+++ Available data +++

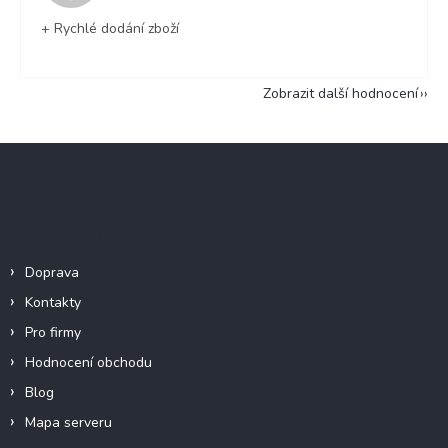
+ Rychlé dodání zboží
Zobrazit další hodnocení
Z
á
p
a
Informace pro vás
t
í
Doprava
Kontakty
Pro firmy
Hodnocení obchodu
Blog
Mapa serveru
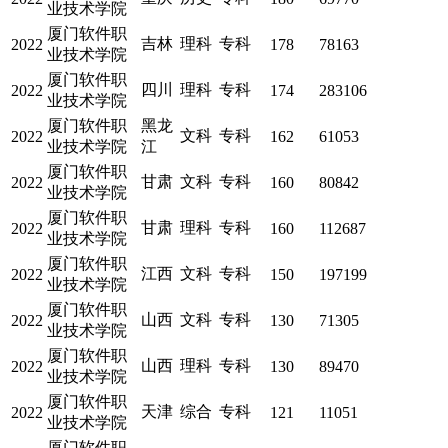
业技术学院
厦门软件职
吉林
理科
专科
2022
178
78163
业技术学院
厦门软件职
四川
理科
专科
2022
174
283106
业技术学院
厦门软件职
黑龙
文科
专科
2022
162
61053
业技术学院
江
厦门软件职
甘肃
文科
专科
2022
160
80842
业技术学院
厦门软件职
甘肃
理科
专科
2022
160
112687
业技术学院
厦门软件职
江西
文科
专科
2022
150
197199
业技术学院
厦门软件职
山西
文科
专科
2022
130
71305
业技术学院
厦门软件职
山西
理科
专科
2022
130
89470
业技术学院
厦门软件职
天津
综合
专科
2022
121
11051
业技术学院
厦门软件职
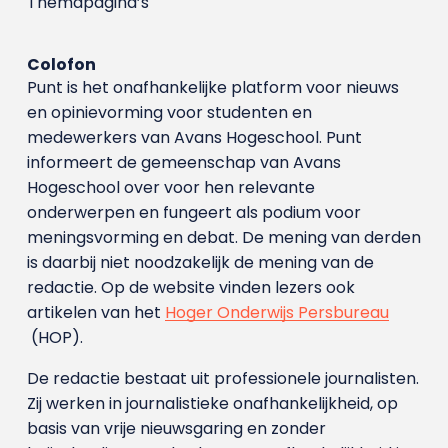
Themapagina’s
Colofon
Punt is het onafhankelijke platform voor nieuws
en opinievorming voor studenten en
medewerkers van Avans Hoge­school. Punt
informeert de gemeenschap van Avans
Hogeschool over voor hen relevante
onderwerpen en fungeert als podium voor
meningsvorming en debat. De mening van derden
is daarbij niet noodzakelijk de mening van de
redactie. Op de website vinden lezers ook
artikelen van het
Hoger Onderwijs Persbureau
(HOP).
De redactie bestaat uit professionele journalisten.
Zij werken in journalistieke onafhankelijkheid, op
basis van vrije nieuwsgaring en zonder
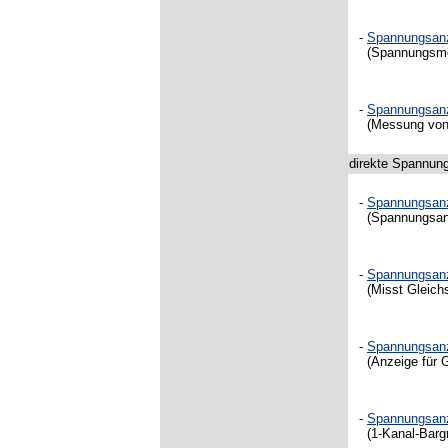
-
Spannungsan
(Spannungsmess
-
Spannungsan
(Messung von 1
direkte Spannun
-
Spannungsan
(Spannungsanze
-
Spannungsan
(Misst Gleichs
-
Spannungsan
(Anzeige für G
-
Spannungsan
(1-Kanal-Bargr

+++

# What is needed
Print the listing exactly, images excluded.

# Task response
+ Rychlé dodání zboží
Zobrazit další hodnocení
Z
á
p
a
Informace pro vás
t
í
Doprava
Kontakty
Pro firmy
Hodnocení obchodu
Blog
Mapa serveru
业技术学院
厦门软件职
吉林
理科
专科
2022
178
78163
业技术学院
厦门软件职
四川
理科
专科
2022
174
283106
业技术学院
厦门软件职
黑龙
文科
专科
2022
162
61053
业技术学院
江
厦门软件职
甘肃
文科
专科
2022
160
80842
业技术学院
厦门软件职
甘肃
理科
专科
2022
160
112687
业技术学院
厦门软件职
江西
文科
专科
2022
150
197199
业技术学院
厦门软件职
山西
文科
专科
2022
130
71305
业技术学院
厦门软件职
山西
理科
专科
2022
130
89470
业技术学院
厦门软件职
天津
综合
专科
2022
121
11051
业技术学院
厦门软件职
Themapagina’s
Colofon
Punt is het onafhankelijke platform voor nieuws
en opinievorming voor studenten en
medewerkers van Avans Hoge­school. Punt
informeert de gemeenschap van Avans
Hogeschool over voor hen relevante
onderwerpen en fungeert als podium voor
meningsvorming en debat. De mening van derden
is daarbij niet noodzakelijk de mening van de
redactie. Op de website vinden lezers ook
artikelen van het
Hoger Onderwijs Persbureau
(HOP).
De redactie bestaat uit professionele journalisten.
Zij werken in journalistieke onafhankelijkheid, op
basis van vrije nieuwsgaring en zonder
-
Spannungsan
(Spannungsmess
-
Spannungsan
(Messung von 1
direkte Spannun
-
Spannungsan
(Spannungsanze
-
Spannungsan
(Misst Gleichs
-
Spannungsan
(Anzeige für G
-
Spannungsan
(1-Kanal-Bargr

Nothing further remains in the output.